Texto de Pedro Leal Salvado
Independentemente do apuramento da verdade dos factos, verdade essa que provavelmente nunca venha a ser descoberta ou, pelo menos, com consequências, o caso Freeport obteve quase de modo imediato e automático o estatuto de credível. De facto, é preocupante que a corrupção e o favorecimento de um grupo privado por um político, não cause nem espanto, nem sequer crie dúvidas da possibilidade de tal ter sucedido, pelo menos na maior parte dos portugueses.
Uma democracia saudável e forte será aquela em que necessariamente os cidadãos acreditem, ou que, no mínimo, dêem o benefício da dúvida acerca da honestidade e credibilidade dos seus governantes.
É um facto que a classe política dos últimos 30 anos se constituiu numa verdadeira teia de dependências e favores, povoada por verdadeiros profissionais, cujo sustento provém única e exclusivamente da política. Assistimos diariamente a verdadeiras transferências milionárias de ministros para instituições públicas e destas para grandes grupos privados e, de novo, de volta para os Ministérios… Se esta é uma realidade que acompanhamos pelos meios de comunicação social a nível nacional, sentimo-la no nosso dia a dia a nível do poder local: os “pequenos tiranetes” como já foram apelidados, mais vulgarmente conhecidos por “caciques” locais.
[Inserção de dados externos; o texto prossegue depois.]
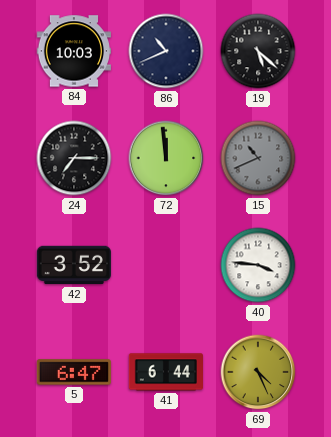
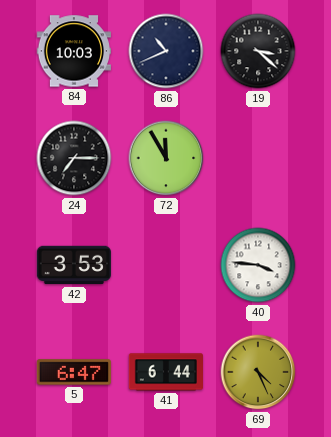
19: 5:22 -> 3:22
72: 11:59 -> 11:55
15: 10:41 -> none
42: 3:52 -> 3:53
A forma mais simples e directa de cimentar o poder é o emprego público. Contrariamente ao que seria de esperar os primeiros contemplados são todos aqueles que possam de algum modo representar um perigo ou um desafio ao poder instituído: eleitos e militantes de partidos da oposição, independentes e antigos governantes, bem como os seus familiares. São os conhecidos avençados: “coordenadores de freguesias”, “coordenadores de modernização de canil”, sociedades de advogados cuja função contratual é “definição e orientação politica”, adjuntos de adjuntos e assessores de assessores… Numa primeira fase é do interesse do poder mantê-los exactamente nesse estatuto de contrato precário, pois se por um lado não permite a segurança do posto de trabalho, por outro lado mantém o avençado motivado e leal na esperança do tão almejado lugar no quadro; ou seja, nas mãos do poder. Temos hoje a máquina do Administração, quer nacional quer local, hiper povoada de contratados que nada fazem, mas que por alguma razão interessa ao poder ter sob a sua folha de pagamentos. Uma vez passada a primeira fase, os leais entram para o ambicionado quadro. É um custo do erário público compensado de quatro em quatro anos em votos.
Seguidamente, há que controlar e dominar todas as formas de expressão da sociedade civil, entrando em todos os órgãos sociais de todas as instituições, associações, clubes e colectividades em geral. Uma vez no poder dessas colectividades, há que aprovar transferências de capital, subsídios, ajudas, colaborações, cooperações e co-produções…mais uma vez, um custo elevado para o erário público mas com a compensação já referida. Esta verdadeira anulação da sociedade civil tem o seu expoente máximo na criação pelo próprio poder de associações, que depois preenche a seu bel-prazer e, de novo, com uma “linha de crédito” virtualmente ilimitado.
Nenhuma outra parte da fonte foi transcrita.